"When Zillow Group Inc. removed climate risk scores from its home listings last month, following a complaint from the real estate industry, many observers took to the press and social media to warn that disappearing the data doesn't get rid of the risk. In a world assailed by extreme weather, homeowners and purchasers need to know their property's vulnerability to wildfire or flooding."
"Ratings like those Zillow took down which use the latest science, advanced computing and satellite imagery are a big improvement on often outdated federal flood maps and state wildfire maps. But they're far from perfect, a growing body of research shows, with different models often yielding different results. In October, a UK industry group, the Climate Financial Risk Forum, looked at how 13 different climate-risk companies each rated the same 100 properties around the world."
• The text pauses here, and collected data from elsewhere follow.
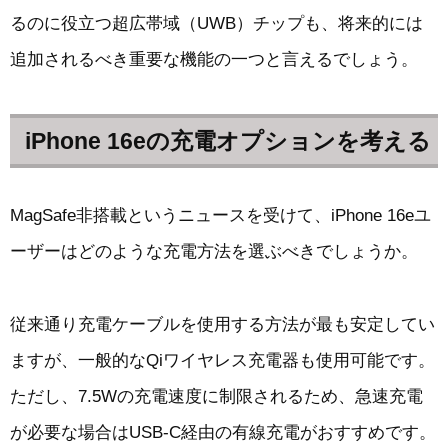
るのに役立つ超広帯域（UWB）チップも、将来的には
追加されるべき重要な機能の一つと言えるでしょう。
iPhone 16eの充電オプションを考える
MagSafe非搭載というニュースを受けて、iPhone 16eユ
ーザーはどのような充電方法を選ぶべきでしょうか。
従来通り充電ケーブルを使用する方法が最も安定してい
ますが、一般的なQiワイヤレス充電器も使用可能です。
ただし、7.5Wの充電速度に制限されるため、急速充電
が必要な場合はUSB-C経由の有線充電がおすすめです。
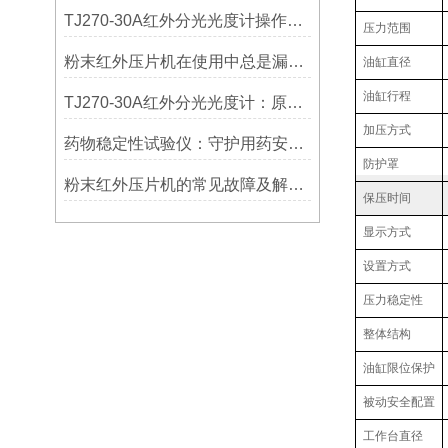
TJ270-30A红外分光光度计操作简便，结果可靠
压力范围
粉末红外压片机在使用中总是漏粉怎么办？
油缸直径
油缸行程
TJ270-30A红外分光光度计：原理与应用
加压方式
药物稳定性试验仪：守护用药安全的守门员
防护罩
粉末红外压片机的常见故障及解决办法讲解
保压时间
显示方式
设置方式
压力稳定性
整体结构
油缸限位保护
被动安全配置
工作台直径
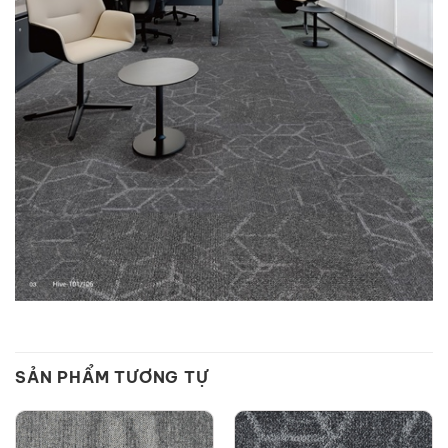
SẢN PHẨM TƯƠNG TỰ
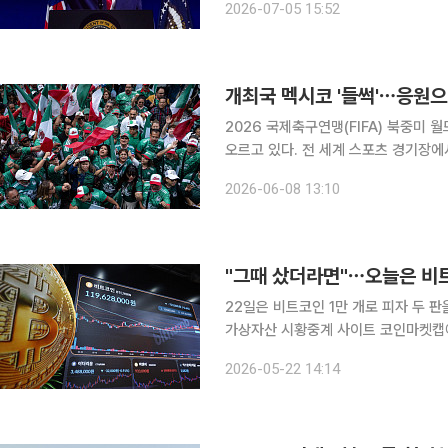
2026-07-05 15:52
끌어올리겠다고 강조했다. 또 반공에 
개최국 멕시코 '들썩'⋯응원으
2026 국제축구연맹(FIFA) 북중미
오르고 있다. 전 세계 스포츠 경기장에서 
고장으로 불리는 멕시코는 수만 명이 
2026-06-08 13:10
어올렸다. 7일(현지시간) CNN에
"그때 샀더라면"⋯오늘은 비
22일은 비트코인 1만 개로 피자 두 판을
가상자산 시황중계 사이트 코인마켓캡에
0.39% 내린 7만7721.57달러(약 
2026-05-22 14:14
를 단순 환산하면 약 1조1776억240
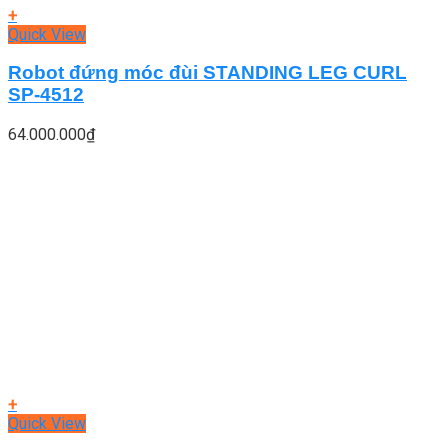
+
Quick View
Robot đứng móc đùi STANDING LEG CURL
SP-4512
64.000.000
₫
+
Quick View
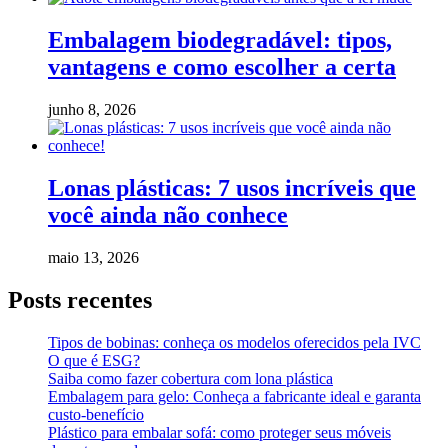
Embalagem biodegradável: tipos,
vantagens e como escolher a certa
junho 8, 2026
Lonas plásticas: 7 usos incríveis que
você ainda não conhece
maio 13, 2026
Posts recentes
Tipos de bobinas: conheça os modelos oferecidos pela IVC
O que é ESG?
Saiba como fazer cobertura com lona plástica
Embalagem para gelo: Conheça a fabricante ideal e garanta
custo-benefício
Plástico para embalar sofá: como proteger seus móveis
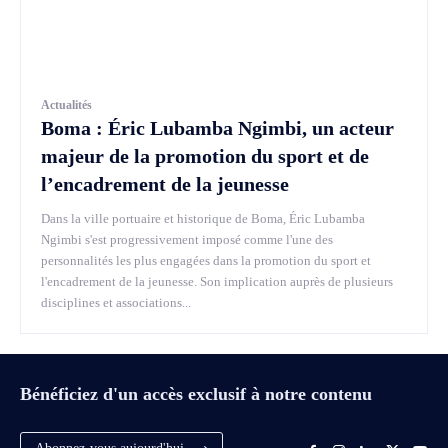
Actualités
Boma : Éric Lubamba Ngimbi, un acteur
majeur de la promotion du sport et de
l’encadrement de la jeunesse
Dans la ville portuaire et historique de Boma, Éric Lubamba
Ngimbi s'est progressivement imposé comme l'une des
personnalités les plus engagées dans la promotion du sport et
l'encadrement de la jeunesse. Son implication auprès de plusieurs
disciplines et associations...
Bénéficiez d'un accès exclusif à notre contenu
Abonnez-vous aujourd'hui ⟶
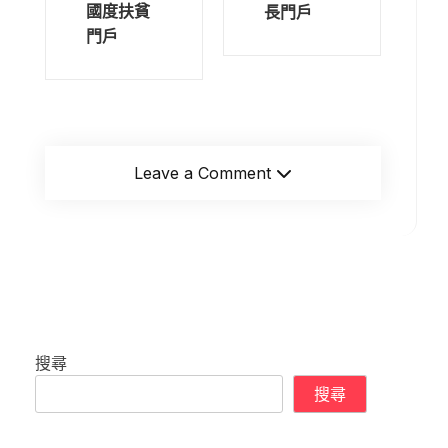
國度扶貧
長門戶
門戶
Leave a Comment
搜尋
搜尋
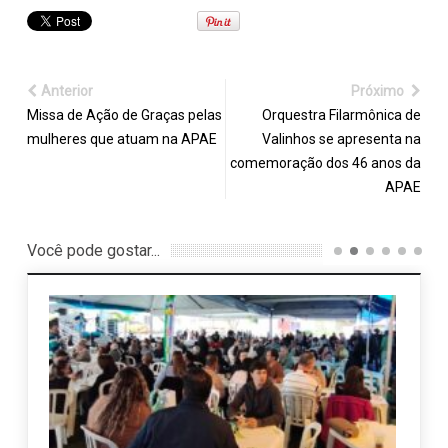
Anterior
Próximo
Missa de Ação de Graças pelas
Orquestra Filarmônica de
mulheres que atuam na APAE
Valinhos se apresenta na
comemoração dos 46 anos da
APAE
Você pode gostar...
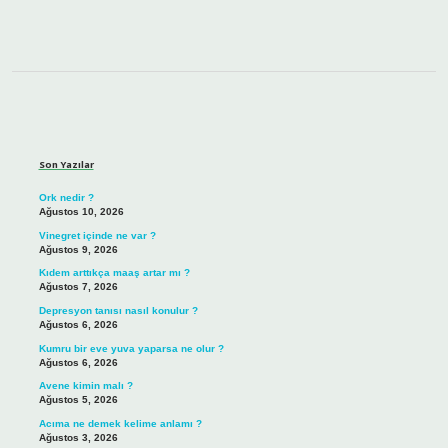
Sidebar
Son Yazılar
Ork nedir ?
Ağustos 10, 2026
Vinegret içinde ne var ?
Ağustos 9, 2026
Kıdem arttıkça maaş artar mı ?
Ağustos 7, 2026
Depresyon tanısı nasıl konulur ?
Ağustos 6, 2026
Kumru bir eve yuva yaparsa ne olur ?
Ağustos 6, 2026
Avene kimin malı ?
Ağustos 5, 2026
Acıma ne demek kelime anlamı ?
Ağustos 3, 2026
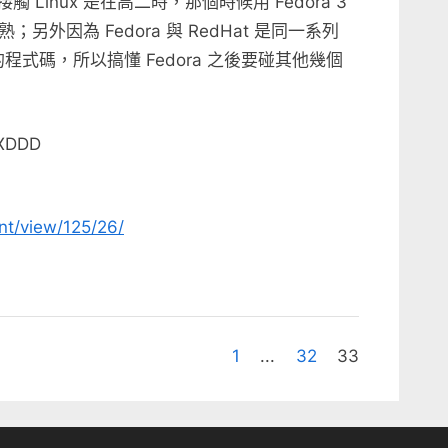
觸 Linux 是在高二時，那個時候用 Fedora 3
外因為 Fedora 與 RedHat 是同一系列
t 的程式碼，所以搞懂 Fedora 之後要碰其他幾個
 XDDD
nt/view/125/26/
1
...
32
33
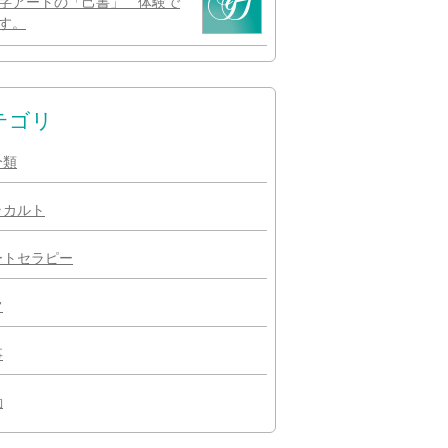
字アートの「己書」 体験で
す。
テゴリ
分類
ラカルト
ートセラピー
常
事
動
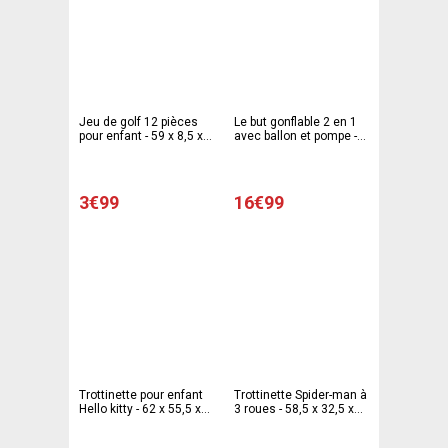
Jeu de golf 12 pièces
Le but gonflable 2 en 1
pour enfant - 59 x 8,5 x
avec ballon et pompe -
2,2 cm
Blanc
3€99
16€99
Trottinette pour enfant
Trottinette Spider-man à
Hello kitty - 62 x 55,5 x
3 roues - 58,5 x 32,5 x
32 cm - Rose
59 cm - bleu, rouge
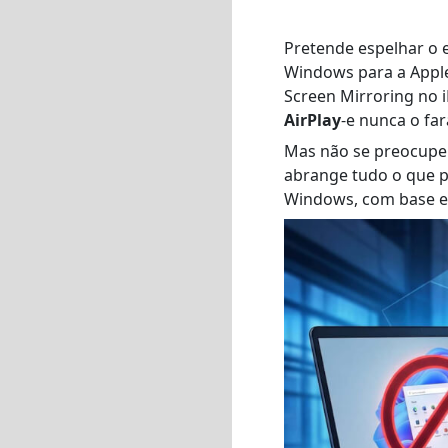
Pretende espelhar o
Windows para a Appl
Screen Mirroring no i
AirPlay
-e nunca o far
Mas não se preocupe. 
abrange tudo o que pr
Windows, com base em 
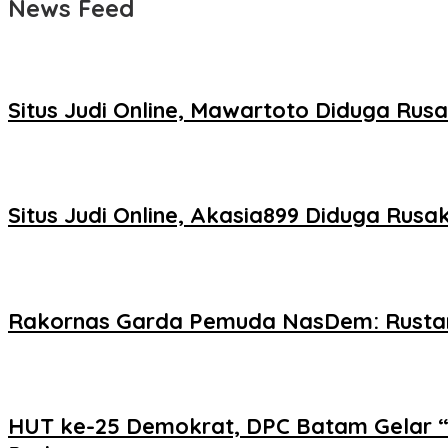
News Feed
Situs Judi Online, Mawartoto Diduga Rus
Situs Judi Online, Akasia899 Diduga Rus
Rakornas Garda Pemuda NasDem: Rustam
HUT ke-25 Demokrat, DPC Batam Gelar “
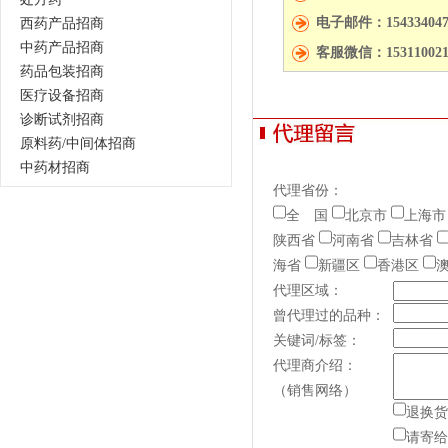
电子邮件：154334047
西药产品招商
中药产品招商
客服微信：153110021
药品包装招商
医疗设备招商
诊断试剂招商
原料药/中间体招商
中药材招商
代理省份：
全 国
北京市
上海市
陕西省
河南省
吉林省
海省
新疆区
香港区
代理区域：
曾代理过的品种：
关键词/标签：
代理商介绍：
（销售网络）
退换货
请寄给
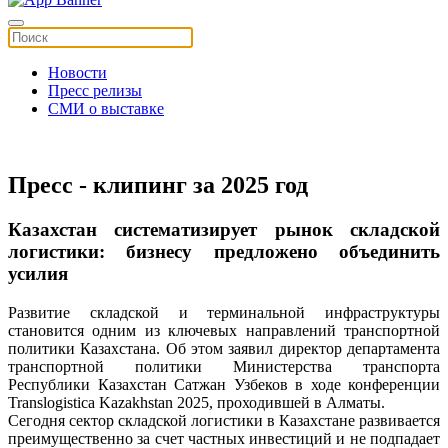
Новости
Пресс релизы
СМИ о выставке
Пресс - клипинг за 2025 год
Казахстан систематизирует рынок складской
логистики: бизнесу предложено объединить
усилия
Развитие складской и терминальной инфраструктуры
становится одним из ключевых направлений транспортной
политики Казахстана. Об этом заявил директор департамента
транспортной политики Министерства транспорта
Республики Казахстан Сатжан Узбеков в ходе конференции
Translogistica Kazakhstan 2025, проходившей в Алматы.
Сегодня сектор складской логистики в Казахстане развивается
преимущественно за счет частных инвестиций и не подпадает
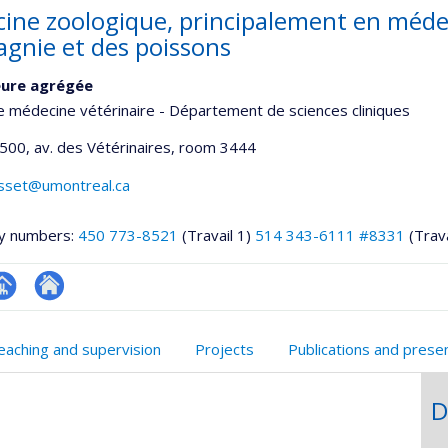
ine zoologique, principalement en méde
gnie et des poissons
eure agrégée
e médecine vétérinaire - Département de sciences cliniques
1500, av. des Vétérinaires
, room 3444
osset@umontreal.ca
y numbers:
450 773-8521
(Travail 1)
514 343-6111 #8331
(Trava
hGate
age
Autre
rofessionnelle
site
eaching and supervision
Projects
Publications and prese
faculté,département,école)
web
D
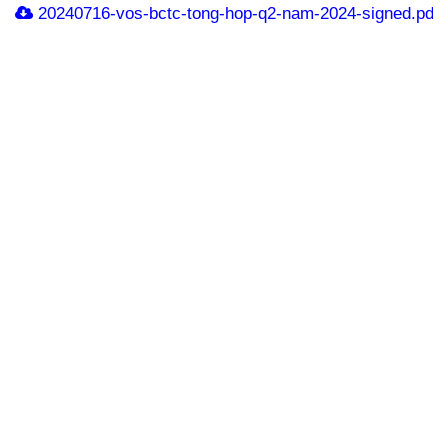
20240716-vos-bctc-tong-hop-q2-nam-2024-signed.pdf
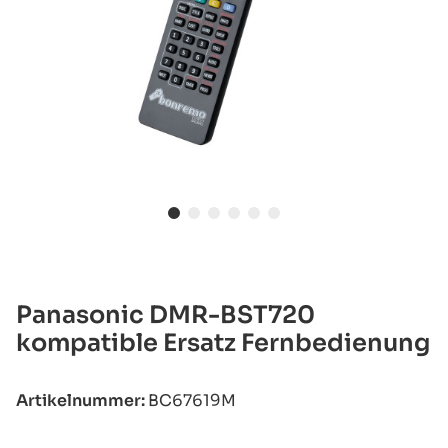
Panasonic DMR-BST720
kompatible Ersatz Fernbedienung
Artikelnummer:
BC67619M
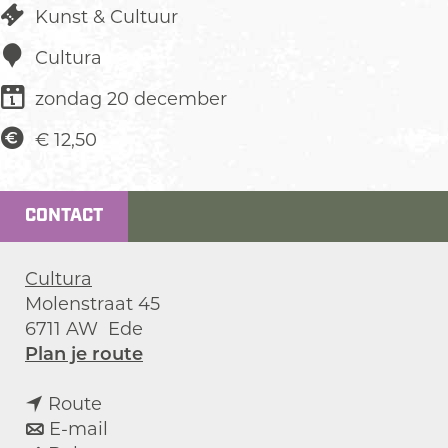
Kunst & Cultuur
Cultura
zondag 20 december
€ 12,50
CONTACT
Cultura
Molenstraat 45
6711 AW
Ede
n
Plan je route
a
n
a
Route
a
n
r
E-mail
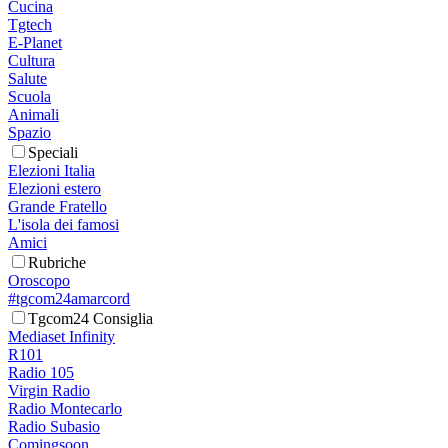
Cucina
Tgtech
E-Planet
Cultura
Salute
Scuola
Animali
Spazio
Speciali
Elezioni Italia
Elezioni estero
Grande Fratello
L'isola dei famosi
Amici
Rubriche
Oroscopo
#tgcom24amarcord
Tgcom24 Consiglia
Mediaset Infinity
R101
Radio 105
Virgin Radio
Radio Montecarlo
Radio Subasio
Comingsoon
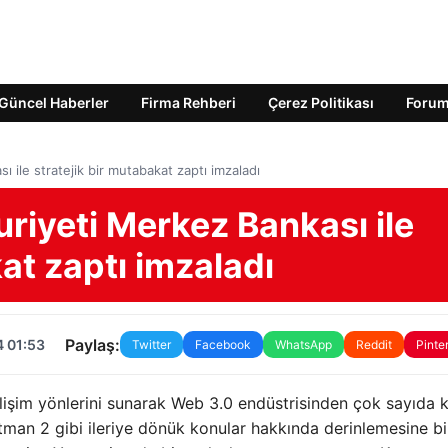
Güncel Haberler
Firma Rehberi
Çerez Politikası
Foru
 ile stratejik bir mutabakat zaptı imzaladı
riyeti Merkez Bankası ile
at zaptı imzaladı
Paylaş:
4 01:53
Twitter
Facebook
WhatsApp
Reddit
Pinte
elişim yönlerini sunarak Web 3.0 endüstrisinden çok sayıda
man 2 gibi ileriye dönük konular hakkında derinlemesine bi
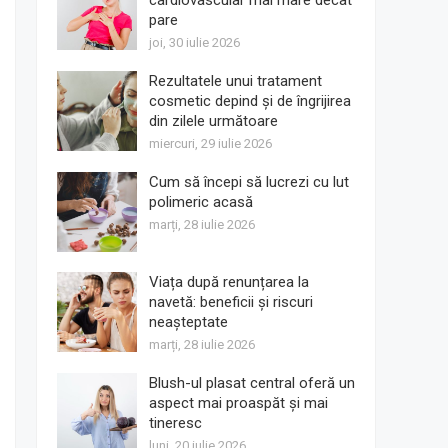
cardiovascular mai mare decât
pare
joi, 30 iulie 2026
Rezultatele unui tratament
cosmetic depind și de îngrijirea
din zilele următoare
miercuri, 29 iulie 2026
Cum să începi să lucrezi cu lut
polimeric acasă
marți, 28 iulie 2026
Viața după renunțarea la
navetă: beneficii și riscuri
neașteptate
marți, 28 iulie 2026
Blush-ul plasat central oferă un
aspect mai proaspăt și mai
tineresc
luni, 20 iulie 2026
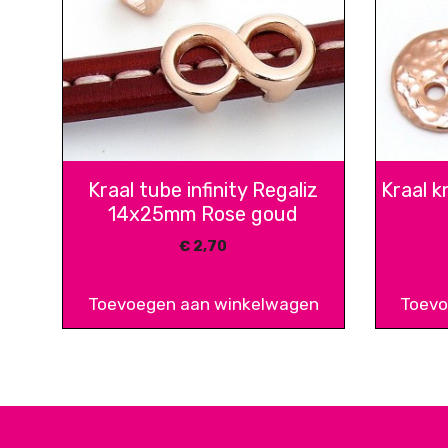
Kraal tube infinity Regaliz
Kraal 
14x25mm Rose goud
€
2,70
Toevoegen aan winkelwagen
Toevo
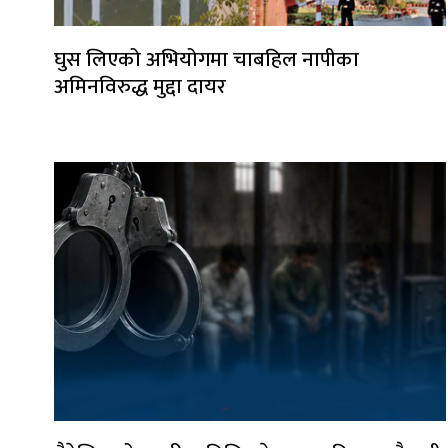
घुस लिएको अभियोगमा चाबहिल नापीका
अमिनविरुद्ध मुद्दा दायर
"Bloomberg Green last year compared two flood risk models, one by First Street Technology Inc. the company that generated the scores Zillow used and another by researchers at the University of California at Irvine, and found they matched just 21% of the time. If companies oversimplify their climate-impact projections or worse, get them wrong it could depress the value of some people's assets for no reason and distort market pricing."
Zillow removed climate-risk scores from its home listings after a complaint from the real estate industry, with the sitewide removal taking effect Nov. 14. Modeled risk scores use recent science, advanced computing and satellite imagery and can improve on outdated federal flood and state wildfire maps. Multiple independent evaluations show substantial disagreement among providers, including mislocated properties and widely varying vulnerability ratings. A comparison of two flood models matched only 21% of the time. Climate-risk modeling remains a new discipline without established norms. Incorrect or oversimplified projections can depress asset values and distort property-market pricing.